What’s equally important is emotionally adapting to real life self defence situations.  If you have to defend yourself for the very first time, expect emotions to escalate, which are likely to cause an unprecedented adrenal dump, resulting in considerable decrease in gross motor skills.  It won’t matter how many techniques you know because these will be difficult to recall if you're not emotionally acclimatized.  Those who disagree should think of a time where they may have over-reacted in a silly traffic incident with another motorist; this is why normal people can end up in road rages because they become too emotional and don’t know what they're doing at the time.  

We can usually choose our own environments which minimises the chances of getting into trouble but there are those who have no choice through necessity in their work, like I have!  It got to the stage, if I got into a fight, my attitude was 'I might as well enjoy it since there was nothing I can do about it at the time, but do, whatever it took me, to do the job; that was my way of overcoming fear.

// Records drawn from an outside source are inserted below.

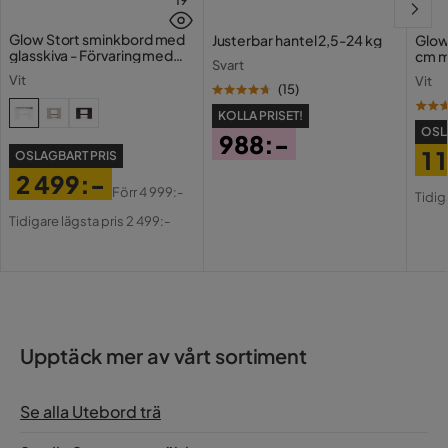
Glow Stort sminkbord med
Justerbar hantel 2,5-24 kg
Glow
glasskiva - Förvaring med
cm m
Svart
lådor och fack 120 cm
Holl
Vit
Vit
USB-
(
15
)
KOLLA PRISET!
OSL
988:-
1 
OSLAGBART PRIS
Pris
2 499:-
Pri
Or
Förr
4 999:-
Tidig
Pris
Original
Pri
Tidigare lägsta pris 2 499:-
Pris
Upptäck mer av vårt sortiment
Se alla Utebord trä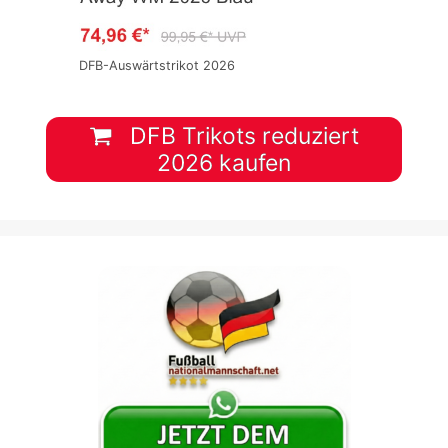
DFB-Auswärtstrikot 2026
DFB Trikots reduziert
2026 kaufen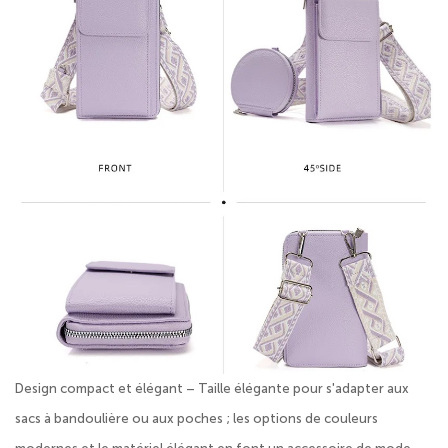
Design compact et élégant – Taille élégante pour s'adapter aux
sacs à bandoulière ou aux poches ; les options de couleurs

Emotional acclimatization does not come in pill form, however, there is a remedy.  Remember, how painful was that first shin kick to your leg?  After a few of them, it’s not too bad.  You learn to adapt to the pain with repetition.  I am not suggesting self harm so please don't try and get the better half of a baseball bat.  What students need to do is experience emotions under controlled conditions so acclimitization can go to work.  It's OK to be man-handled by your Instructor (for the right reasons) or take a few good hits, at least you won't freak out if it ever happens to you in a real situation. This is much needed in the reality based component of the martial arts but the student must want this type of training and understand the way it should be administered.

By the way, don't stress out all over this.  Just keep in mind something which may appear bad might actually be good for you.